The last six months in LLMs in five minutes

Perceived progress in the last 6–12 months

  • Many commenters feel late‑2025/early‑2026 models (various 5.x and 4.x releases) were a real step up, especially for coding and math.
  • Others argue “inflection point” talk is mostly marketing: each new model is hyped as transformative, but practical capability is still incremental.
  • Several note that recent gains are strongest on verifiable tasks (code, math), likely driven by RL with verifiable rewards.

Coding agents, “vibe coding,” and harnesses

  • Some report they now delegate most coding to agents, acting more like architects/reviewers; claim big productivity gains, especially on web and CRUD‑style work.
  • Others still find agents fragile, lazy, or hallucination‑prone, particularly on games, complex architectures, or niche stacks; pure “vibe coding” often produces messy, hard‑to‑maintain code.
  • Strong theme: harnesses (AGENTS.md/CLAUDE.md, skills, multi‑stage pipelines: plan→design→code→test) and good test suites matter as much or more than the underlying model.
  • Differences between top models are described as noticeable mainly at the “edge of difficulty” and in large codebases; for many tasks they feel similar.

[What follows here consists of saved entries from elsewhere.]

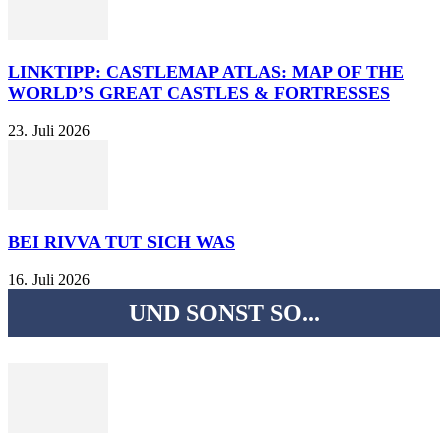
LINKTIPP: CASTLEMAP ATLAS: MAP OF THE
WORLD’S GREAT CASTLES & FORTRESSES
23. Juli 2026
BEI RIVVA TUT SICH WAS
16. Juli 2026
UND SONST SO...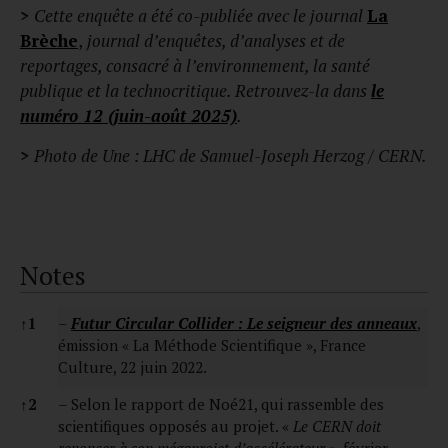
>
Cette enquête a été co-publiée avec le journal
La
Brèche
,
journal d’enquêtes, d’analyses et de
reportages, consacré à l’environnement, la santé
publique et la technocritique. Retrouvez-la dans
le
numéro 12 (juin-août 2025)
.
>
Photo de Une : LHC de Samuel-Joseph Herzog / CERN.
Notes
Notes
↑
1
–
Futur Circular Collider : Le seigneur des anneaux
,
émission « La Méthode Scientifique », France
Culture, 22 juin 2022.
↑
2
– Selon le rapport de Noé21, qui rassemble des
scientifiques opposés au projet. «
Le CERN doit
renoncer à son mégaprojet d’accélérateur
», février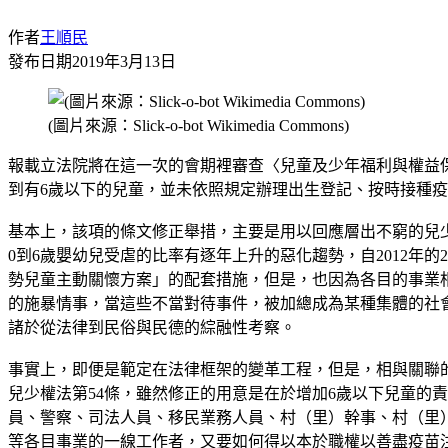
作者
王順民
發布日期
2019年3月13日
(圖片來源：Slick-o-bot Wikimedia Commons)
報載立法院將在這一次的會期裡審查〈兒童及少年福利與權益
到有6歲以下的兒童，並未依照規定辦理出生登記、按時接種
基本上，該項的條文修正舉措，主要是用以回應層出不窮的兒
0到6歲嬰幼兒受虐的比率有逐年上升的惡化趨勢，自2012年的
勢兒童主動關懷方案」的配套措施，但是，也因為各目的事業
的施暴情事，當這些不當對待事件，被加總成為某種集體的社
諸於從法律到民俗與民德的綜融性考察。
事實上，即便是範定在法律框架的變革工程，但是，相與關聯
兒少權法第54條，雖然修正的用意是在於增加6歲以下兒童的
員、警察、司法人員、移民業務人員、村（里）幹事、村（里
等各目事業的一線工作者，又要如何得以本於職權以善盡疫苗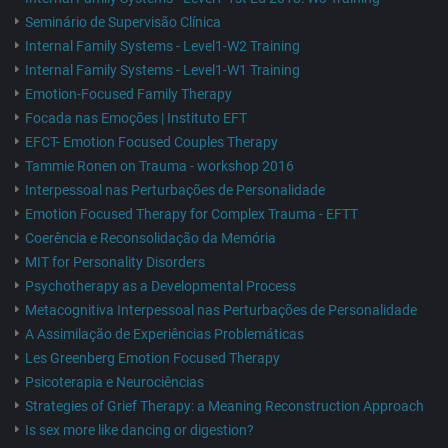
Seminário de Supervisão Clínica
Internal Family Systems - Level1-W2 Training
Internal Family Systems - Level1-W1 Training
Emotion-Focused Family Therapy
Focada nas Emoções | Instituto EFT
EFCT- Emotion Focused Couples Therapy
Tammie Ronen on Trauma - workshop 2016
Interpessoal nas Perturbações de Personalidade
Emotion Focused Therapy for Complex Trauma - EFTT
Coerência e Reconsolidação da Memória
MIT for Personality Disorders
Psychotherapy as a Developmental Process
Metacognitiva Interpessoal nas Perturbações de Personalidade
A Assimilação de Experiências Problemáticas
Les Greenberg Emotion Focused Therapy
Psicoterapia e Neurociências
Strategies of Grief Therapy: a Meaning Reconstruction Approach
Is sex more like dancing or digestion?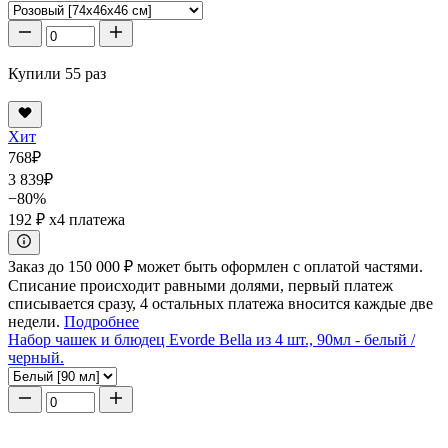
Купили 55 раз
Хит
768
₽
3 839
₽
−80%
192 ₽
x4 платежа
Заказ до 150 000 ₽ может быть оформлен с оплатой частями.
Списание происходит равными долями, первый платеж
списывается сразу, 4 остальных платежа вносится каждые две
недели.
Подробнее
Набор чашек и блюдец Evorde Bella из 4 шт., 90мл - белый /
черный.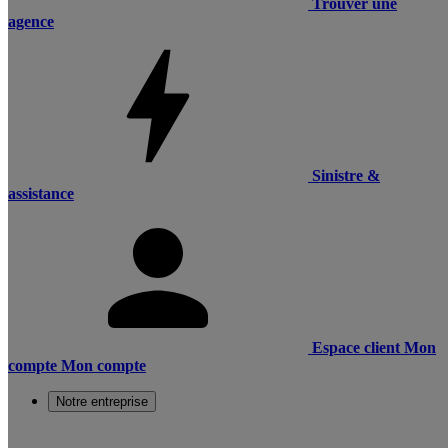
Trouver une
agence
Sinistre &
assistance
Espace client
Mon
compte
Mon compte
Notre entreprise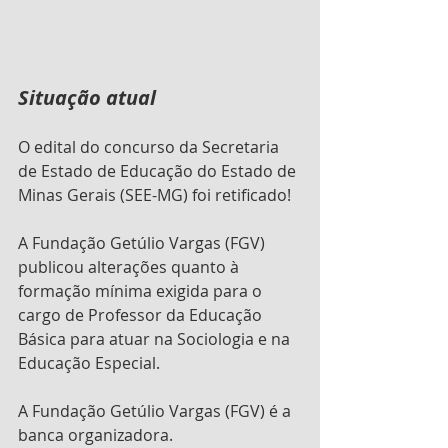
Situação atual
O edital do concurso da Secretaria 
de Estado de Educação do Estado de 
Minas Gerais (SEE-MG) foi retificado!
A Fundação Getúlio Vargas (FGV) 
publicou alterações quanto à 
formação mínima exigida para o 
cargo de Professor da Educação 
Básica para atuar na Sociologia e na 
Educação Especial. 
A Fundação Getúlio Vargas (FGV) é a 
banca organizadora.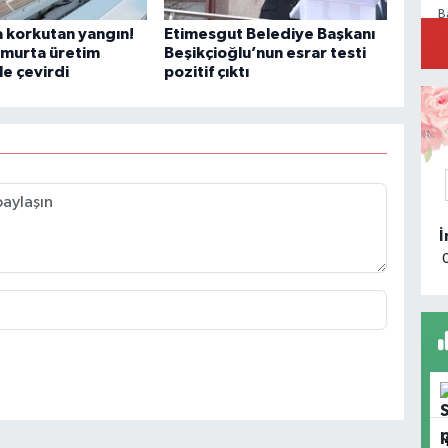
B
P
 korkutan yangın!
Etimesgut Belediye Başkanı
a
umurta üretim
Beşikçioğlu’nun esrar testi
le çevirdi
pozitif çıktı
M
R
D
M
Ü
S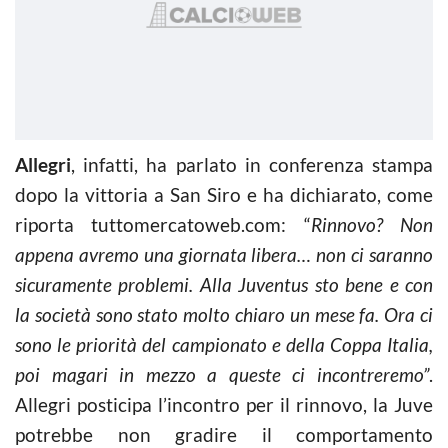
Allegri
, infatti, ha parlato in conferenza stampa
dopo la vittoria a San Siro e ha dichiarato, come
riporta tuttomercatoweb.com: “
Rinnovo? Non
appena avremo una giornata libera… non ci saranno
sicuramente problemi. Alla Juventus sto bene e con
la società sono stato molto chiaro un mese fa. Ora ci
sono le priorità del campionato e della Coppa Italia,
poi magari in mezzo a queste ci incontreremo”
.
Allegri posticipa l’incontro per il rinnovo, la Juve
potrebbe non gradire il comportamento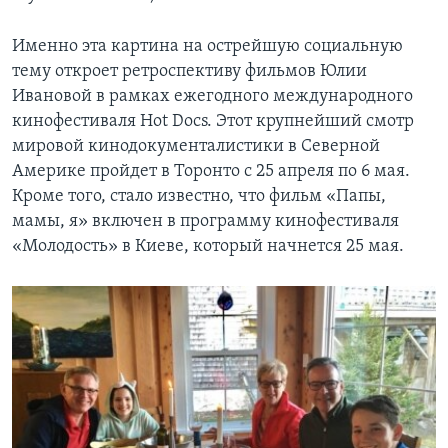
Именно эта картина на острейшую социальную
тему откроет ретроспективу фильмов Юлии
Ивановой в рамках ежегодного международного
кинофестиваля Hot Docs. Этот крупнейший смотр
мировой кинодокументалистики в Северной
Америке пройдет в Торонто с 25 апреля по 6 мая.
Кроме того, стало известно, что фильм «Папы,
мамы, я» включен в программу кинофестиваля
«Молодость» в Киеве, который начнется 25 мая.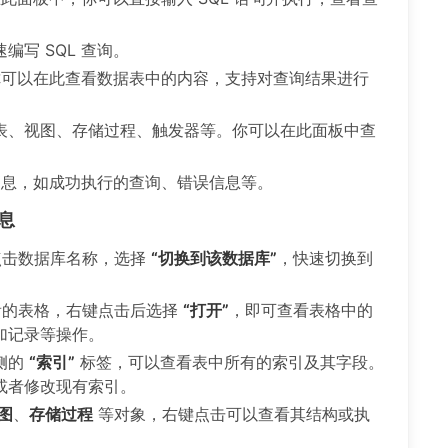
写 SQL 查询。
。你可以在此查看数据表中的内容，支持对查询结果进行
表、视图、存储过程、触发器等。你可以在此面板中查
的消息，如成功执行的查询、错误信息等。
息
点击数据库名称，选择
“切换到该数据库”
，快速切换到
看的表格，右键点击后选择
“打开”
，即可查看表格中的
加记录等操作。
侧的
“索引”
标签，可以查看表中所有的索引及其字段。
或者修改现有索引。
图
、
存储过程
等对象，右键点击可以查看其结构或执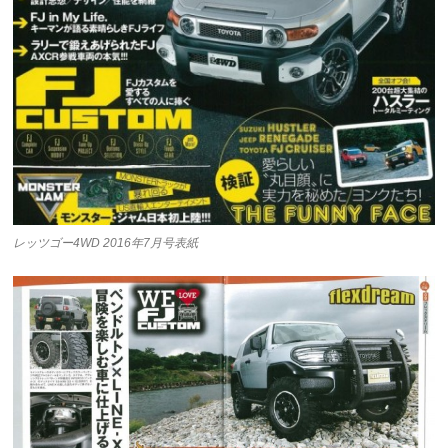
レッツゴー4WD 2016年7月号表紙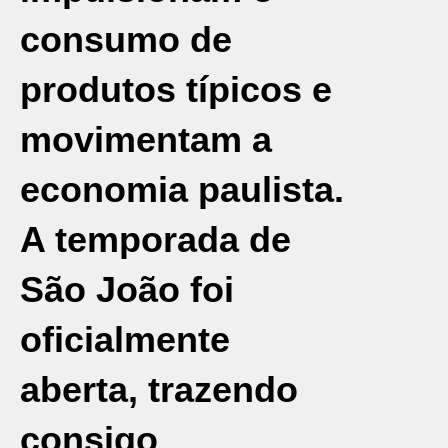
consumo de
produtos típicos e
movimentam a
economia paulista.
A temporada de
São João foi
oficialmente
aberta, trazendo
consigo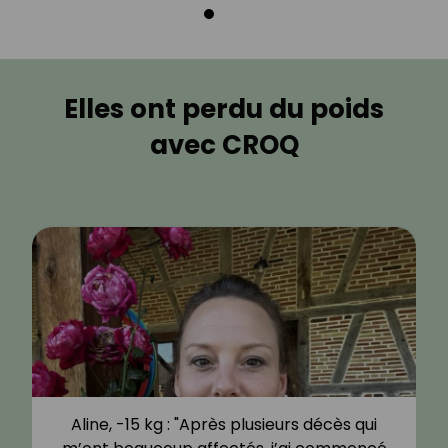
Elles ont perdu du poids
avec CROQ
Aline, -15 kg : "Après plusieurs décès qui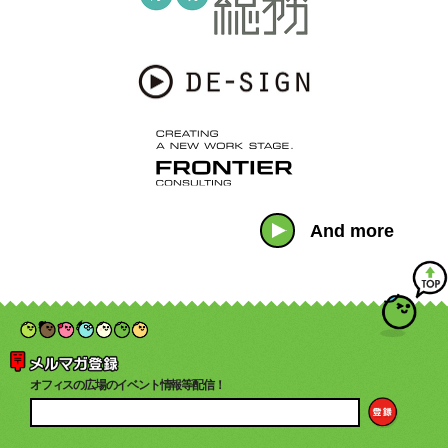
And more
オフィスの広場のイベント情報等配信！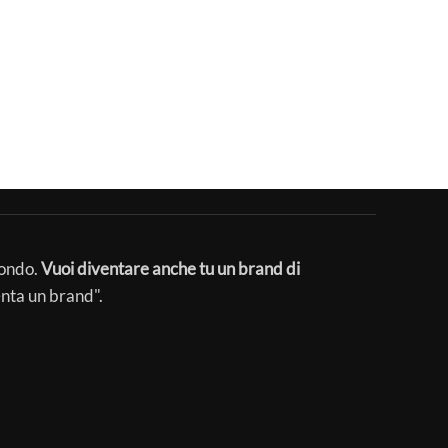
mondo.
Vuoi diventare anche tu un brand di
enta un brand".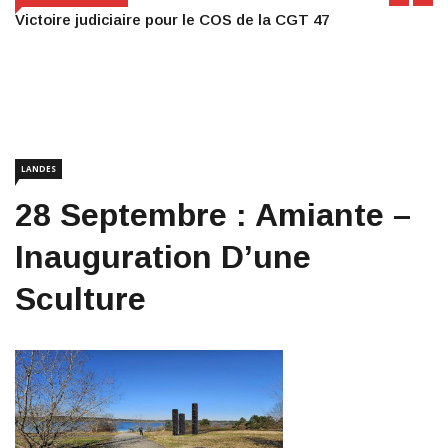
Victoire judiciaire pour le COS de la CGT 47
LANDES
28 Septembre : Amiante –
Inauguration D’une
Sculture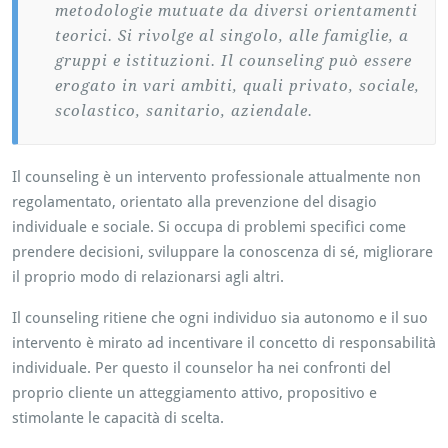
metodologie mutuate da diversi orientamenti
teorici. Si rivolge al singolo, alle famiglie, a
gruppi e istituzioni. Il counseling può essere
erogato in vari ambiti, quali privato, sociale,
scolastico, sanitario, aziendale.
Il counseling è un intervento professionale attualmente non
regolamentato, orientato alla prevenzione del disagio
individuale e sociale. Si occupa di problemi specifici come
prendere decisioni, sviluppare la conoscenza di sé, migliorare
il proprio modo di relazionarsi agli altri.
Il counseling ritiene che ogni individuo sia autonomo e il suo
intervento è mirato ad incentivare il concetto di responsabilità
individuale. Per questo il counselor ha nei confronti del
proprio cliente un atteggiamento attivo, propositivo e
stimolante le capacità di scelta.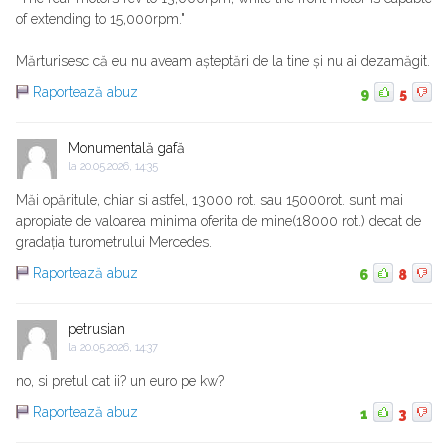
of extending to 15,000rpm."
Mărturisesc că eu nu aveam așteptări de la tine și nu ai dezamăgit.
Raportează abuz
9
5
Monumentală gafă
la
20.05.2026, 14:35
Măi opăritule, chiar si astfel, 13000 rot. sau 15000rot. sunt mai
apropiate de valoarea minima oferita de mine(18000 rot.) decat de
gradația turometrului Mercedes.
Raportează abuz
6
8
petrusian
la
20.05.2026, 14:37
no, si pretul cat ii? un euro pe kw?
Raportează abuz
1
3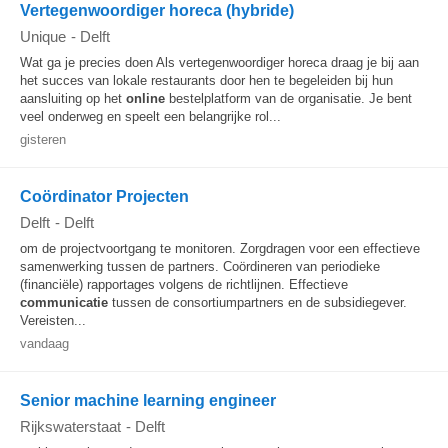
Vertegenwoordiger horeca (hybride)
Unique
-
Delft
Wat ga je precies doen Als vertegenwoordiger horeca draag je bij aan
het succes van lokale restaurants door hen te begeleiden bij hun
aansluiting op het
online
bestelplatform van de organisatie. Je bent
veel onderweg en speelt een belangrijke rol...
gisteren
Coördinator Projecten
Delft
-
Delft
om de projectvoortgang te monitoren. Zorgdragen voor een effectieve
samenwerking tussen de partners. Coördineren van periodieke
(financiële) rapportages volgens de richtlijnen. Effectieve
communicatie
tussen de consortiumpartners en de subsidiegever.
Vereisten...
vandaag
Senior machine learning engineer
Rijkswaterstaat
-
Delft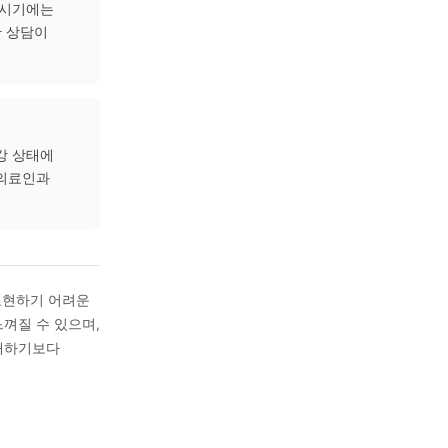
일 수 있나요?
율신경계 불균형이 관련되어
 자율신경계 상태에 대해
 상태에 따라 접근 방향이
 기능의 허실(虛實) 등의
몸의 변화가 큰 시기에는
한의사와의 충분한 상담이
나요?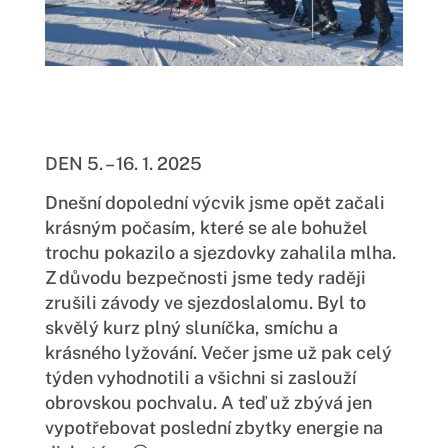
DEN 5. – 16. 1. 2025
Dnešní dopolední výcvik jsme opět začali
krásným počasím, které se ale bohužel
trochu pokazilo a sjezdovky zahalila mlha.
Z důvodu bezpečnosti jsme tedy raději
zrušili závody ve sjezdoslalomu. Byl to
skvělý kurz plný sluníčka, smíchu a
krásného lyžování. Večer jsme už pak celý
týden vyhodnotili a všichni si zaslouží
obrovskou pochvalu. A teď už zbývá jen
vypotřebovat poslední zbytky energie na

Capabilities vs. understanding

  • Multiple comments stress that LLMs excel at pattern synthesis, “code that compiles,” and debugging, but lack deep conceptual understanding or reliable documentation writing.
  • Benchmarks like “pelican riding a bicycle in SVG” are debated: once novel, now likely baked into training and overfitted; some see them as poor proxies for real reasoning.
  • Long context windows help but “smart zones” may effectively be much smaller; careful task chunking and sub‑agents are common strategies.

Jobs, roles, and quality

  • Reports of QA teams being cut and SWE headcount reduced; anxiety about future employability, especially for “feature factory” or low‑skill roles.
  • Counter‑argument: writing syntax is only part of the job; architecture, requirements, trade‑offs, and responsibility for outcomes still require humans.
  • Many suspect claims like “I never write code anymore” understate how much human steering, review, and debugging is still happening.

Security and broader impacts

  • Security researchers see a sharp uptick in vulnerability discovery, including many serious LPEs and supply‑chain issues, attributed to AI‑assisted analysis.
  • Debate over whether AI‑driven vuln finding will net‑improve security (faster defense) or fuel chaos (offense scales cheaper).
  • Outside coding, office workers widely use copilots for slide decks, emails, data summaries; some educators warned or encouraged to offload lesson prep to AI, raising quality/engagement concerns.
  • Commenters worry about AI‑generated media (video, stories) displacing creative work and worsening misinformation, but also note many current outputs are still obviously flawed.